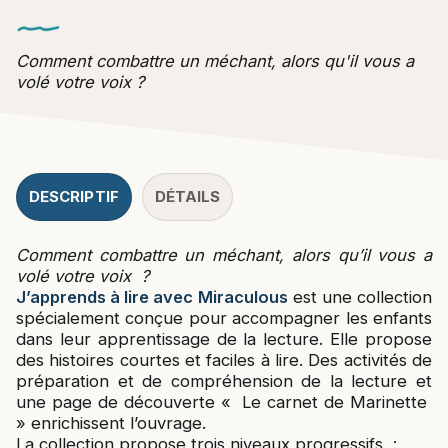
Comment combattre un méchant, alors qu'il vous a
volé votre voix ?
DESCRIPTIF
DÉTAILS
Comment combattre un méchant, alors qu’il vous a
volé votre voix ?
J’apprends à lire avec Miraculous
est une collection
spécialement conçue pour accompagner les enfants
dans leur apprentissage de la lecture. Elle propose
des histoires courtes et faciles à lire. Des activités de
préparation et de compréhension de la lecture et
une page de découverte « Le carnet de Marinette
» enrichissent l’ouvrage.
La collection propose trois niveaux progressifs :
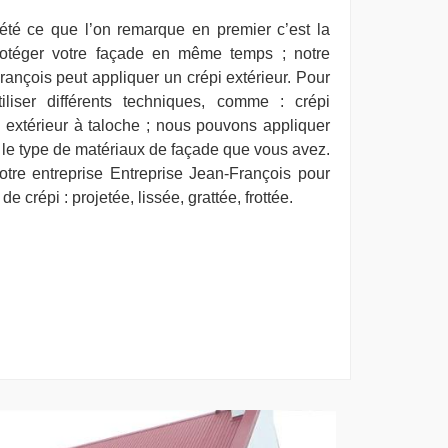
été ce que l’on remarque en premier c’est la
protéger votre façade en même temps ; notre
rançois peut appliquer un crépi extérieur. Pour
iliser différents techniques, comme : crépi
i extérieur à taloche ; nous pouvons appliquer
 le type de matériaux de façade que vous avez.
tre entreprise Entreprise Jean-François pour
 de crépi : projetée, lissée, grattée, frottée.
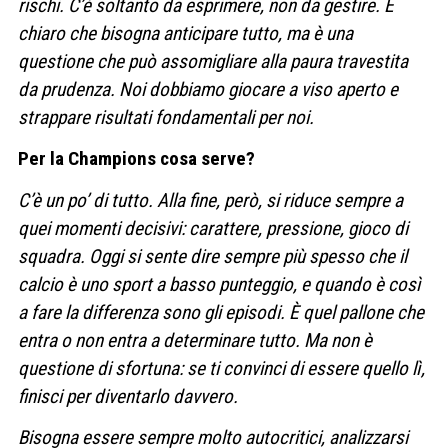
rischi. C’è soltanto da esprimere, non da gestire. È
chiaro che bisogna anticipare tutto, ma è una
questione che può assomigliare alla paura travestita
da prudenza. Noi dobbiamo giocare a viso aperto e
strappare risultati fondamentali per noi.
Per la Champions cosa serve?
C’è un po’ di tutto. Alla fine, però, si riduce sempre a
quei momenti decisivi: carattere, pressione, gioco di
squadra. Oggi si sente dire sempre più spesso che il
calcio è uno sport a basso punteggio, e quando è così
a fare la differenza sono gli episodi. È quel pallone che
entra o non entra a determinare tutto. Ma non è
questione di sfortuna: se ti convinci di essere quello lì,
finisci per diventarlo davvero.
Bisogna essere sempre molto autocritici, analizzarsi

* * *

**Exercise objective**: Scan the records above for the string "questione", then copy each line where it turns up.

**Reply**:
questione che può assomigliare alla paura travestita
questione di sfortuna: se ti convinci di essere quello lì,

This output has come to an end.